Google tries to know everything- from my browsing history the search engine has (successfully?) classified me as a 35-44 year old male with interests in parenting, East Asian music and dogs in order to better target its advertisements (click here to read more about Google advertisement classifications). Google has also tried to estimate how many of us have flu. In 2008 Google started using some of the five billion web searches it records every day to estimate the prevalence of flu based on the number of flu-related searches taking place, in what is called Google Flu Trends.
What Google has tapped into is the increasingly widespread use of syndromic surveillance- the collection and analysis of symptom data as a proxy for confirmed lab or clinical diagnoses, in order to enable earlier detection of infectious disease epidemics. Two other examples of syndromic surveillance are identifying bioterrorist attacks in the US, and monitoring health during the London 2012 Olympics.
Following the September 11th terrorist attack and the subsequent anthrax cases, the US Government increased its use of syndromic surveillance to try and gather (close to) real-time information on outbreaks of infectious diseases with the aim of identifying a bioterrorist attack. One system they use takes nightly data from ambulance patient records of syndromes, patient demographics and ZIP codes. This data is analysed to look for clustering, and if any cluster exceeds a pre-defined threshold an electronic alert is sent out to health care providers.
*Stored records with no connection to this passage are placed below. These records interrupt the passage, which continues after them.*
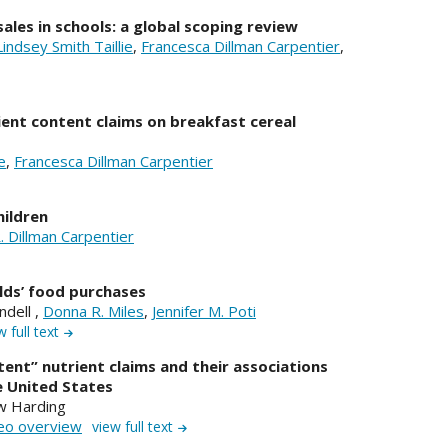
ales in schools: a global scoping review
Lindsey Smith Taillie
,
Francesca Dillman Carpentier
,
ient content claims on breakfast cereal
e
,
Francesca Dillman Carpentier
hildren
. Dillman Carpentier
lds’ food purchases
andell ,
Donna R. Miles
,
Jennifer M. Poti
w full text
ntent” nutrient claims and their associations
e United States
 Harding
eo overview
view full text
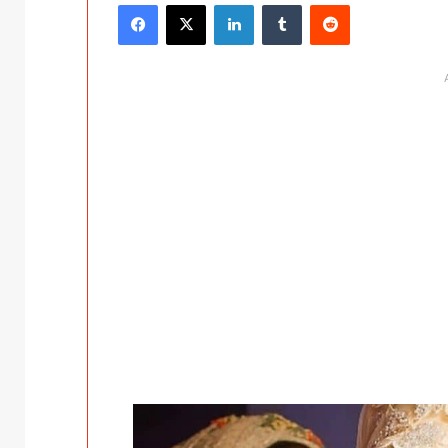
Facebook
X
LinkedIn
Tumblr
Reddit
During the 2012 Olympics in London the Health Protection Agency (HPA) realised that having 17,000 athletes and officials from all over the world live in close quarters in the Olympic village, along with the many other travellers who were visiting London in this period, was the perfect recipe for an infectious disease outbreak. The HPA brought together data from many different sources including records from emergency departments, GPs and health-care hotlines like NHS Direct in their syndromic surveillance system.
These examples of syndromic surveillance use different and varied data sources. The data footprints that we each leave on the internet, when we buy over-the-counter medicines and when we have any interaction with health care professionals all contribute to big electronic datasets, increasing the ease and viability of syndromic surveillance. Ideally, the data used should be available in as near real-time as possible, and be automatically generated as to not impose an additional burden on data providers.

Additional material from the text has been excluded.